Introduction

This package aims to provide the functions for communicating with Amazon Web Services(AWS) Elastic Container Service(ECS) using AWS REST APIs. The ECS functions start with the prefix ecs_ and EC2 functions start with ec2_. The general-purpose functions have the prefix aws_.

Since there are above 400 EC2 APIs, it is not possible for the unit test to cover all use cases. If you see any problems when using the package, please consider to submit the issue to GitHub issue.

Authentication

Credentials must be provided for using the package. The package uses access key id and secret access key to authenticate with AWS. See AWS user guide for the information about how to obtain them from AWS console. The credentials can be set via aws_set_credentials().

aws_set_credentials()
#> $access_key_id
#> [1] "AK**************OYX3"
#> 
#> $secret_access_key
#> [1] "mL**********************************XGGH"
#> 
#> $region
#> [1] "ap-southeast-1"

The function aws_set_credentials sets both the credentials and the region of the AWS service. You can either explicitly provide them by the function arguments or rely on the locator to automatically find your credentials. There are many ways to locate the credentials but the most important methods are as follow(sorted by the search order):

  1. environment variables AWS_ACCESS_KEY_ID, AWS_SECRET_ACCESS_KEY, AWS_DEFAULT_REGION, and AWS_SESSION_TOKEN

  2. a profile in a global credentials dot file in a location set by AWS_SHARED_CREDENTIALS_FILE or defaulting typically to "~/.aws/credentials" (or another OS-specific location), using the profile specified by AWS_PROFILE

Users can find the details on how the credentials are located from ?aws.signature::locate_credentials. A list of AWS regions can be found by calling the function aws_list_regions.

aws_list_regions()
#>  [1] "us-east-1"      "us-east-2"      "us-west-1"      "us-west-2"      "us-gov-west-1" 
#>  [6] "us-gov-east-1"  "ca-central-1"   "eu-north-1"     "eu-west-1"      "eu-west-2"     
#> [11] "eu-west-3"      "eu-central-1"   "eu-south-1"     "af-south-1"     "ap-northeast-1"
#> [16] "ap-northeast-2" "ap-northeast-3" "ap-southeast-1" "ap-southeast-2" "ap-east-1"     
#> [21] "ap-south-1"     "sa-east-1"      "me-south-1"

Call the functions

Calling the EC2 or ECS function is simple, for example, you can list all ECS clusters via

ecs_list_clusters()
#> REST request failed with the message:
#>  Timeout was reached: [ecs.ap-southeast-1.amazonaws.com] Send failure: Connection was aborted
#> [1] "arn:aws:ecs:ap-southeast-1:020007817719:cluster/R-worker-cluster"
#> [2] "arn:aws:ecs:ap-southeast-1:020007817719:cluster/test"
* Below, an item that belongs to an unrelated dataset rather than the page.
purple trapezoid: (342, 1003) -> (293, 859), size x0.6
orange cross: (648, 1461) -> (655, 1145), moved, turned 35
The original EC2 and ECS APIs accept the request parameter via the query parameter or header and return the result by JSON or XML text in the REST request. The package provides a unified way to call both APIs. The request parameters can be given by the function arguments and the result is returned in a list format. If possible, the package will try to simplify the result and return a simple character vector. It will also handle the nextToken parameter in the REST APIs and collect the full result in a single function call. This default behavior can be turned off by providing the parameter simplefy = FALSE.
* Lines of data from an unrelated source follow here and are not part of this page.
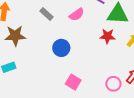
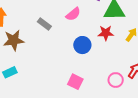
gray rectangle: (46, 14) -> (44, 24), moved
blue circle: (61, 48) -> (82, 45), moved

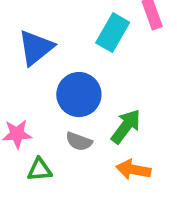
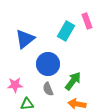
gray semicircle: (79, 141) -> (48, 89), turned 48

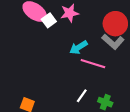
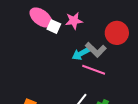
white square: (49, 20) -> (54, 27), turned -32
gray L-shape: (113, 42) -> (96, 50), moved

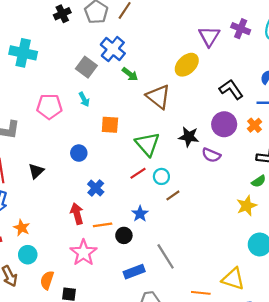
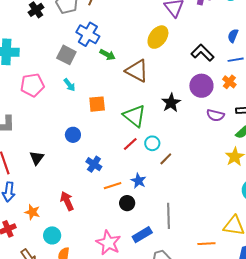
pink pentagon: (49, 107) -> (32, 85), moved
black star: (189, 137) -> (171, 103), turned -30
purple semicircle: (211, 155) -> (215, 115), moved
red arrow: (77, 214) -> (67, 201), moved
orange line: (103, 225) -> (113, 186), moved
pink star: (83, 253) -> (108, 243), moved
cyan circle: (28, 255) -> (52, 235), moved
gray line: (166, 256) -> (169, 216), turned 40

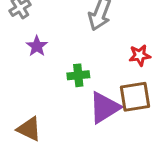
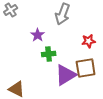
purple star: (37, 46) -> (38, 35), moved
Each EC2 or ECS API has its own document. For example, you can find the help page of ecs_list_clusters via ?ecs_list_clusters. The full description of the APIs can be found at AWS Documentation.

A note for the AWS EC2 functions

Array

While the AWS Documentation is very helpful in finding the API use cases. There are some inconsistencies between the AWS Documentation and the package functions. To be more specific, the array type parameter will get a special treatment in this package. For example, here is an example for DescribeVpcs from the AWS Documentation which describes the specified VPCs

https://ec2.amazonaws.com/?Action=DescribeVpcs
&VpcId.1=vpc-081ec835f3EXAMPLE
&vpcId.2=vpc-0ee975135dEXAMPLE
&VpcId.3=vpc-06e4ab6c6cEXAMPLE

The VpcId is so-called array object in the AWS Documentation. The package uses a vector or a list to represent the array object. The dot . in the array can be explained as [[ and anything followed by the dot can be explained as the index. Therefore, the corresponding R expression for VpcId is

## VpcId can also be a character vector
VpcId <- list()
VpcId[[1]] <- "vpc-081ec835f3EXAMPLE"
VpcId[[2]] <- "vpc-0ee975135dEXAMPLE"
VpcId[[3]] <- "vpc-06e4ab6c6cEXAMPLE"

VpcId
#> [[1]]
#> [1] "vpc-081ec835f3EXAMPLE"
#> 
#> [[2]]
#> [1] "vpc-0ee975135dEXAMPLE"
#> 
#> [[3]]
#> [1] "vpc-06e4ab6c6cEXAMPLE"

and the same request in R can be made by

ec2_describe_vpcs(VpcId = VpcId)

Internally, VpcId will be converted to an array object using the function list_to_array, e.g.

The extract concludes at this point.